__Supplied material__:

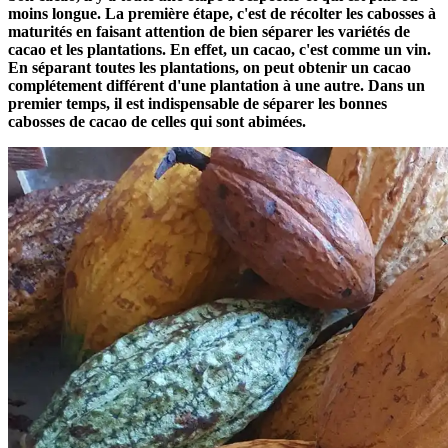
moins longue. La première étape, c'est de récolter les cabosses à
maturités en faisant attention de bien séparer les variétés de
cacao et les plantations. En effet, un cacao, c'est comme un vin.
En séparant toutes les plantations, on peut obtenir un cacao
complétement différent d'une plantation à une autre. Dans un
premier temps, il est indispensable de séparer les bonnes
cabosses de cacao de celles qui sont abimées.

__Task brief__:
Lines from the one with "complétement différent d'une" through the final line of the listing above should be duplicated word for word, and nothing else included.

__Response box__:
complétement différent d'une plantation à une autre. Dans un
premier temps, il est indispensable de séparer les bonnes
cabosses de cacao de celles qui sont abimées.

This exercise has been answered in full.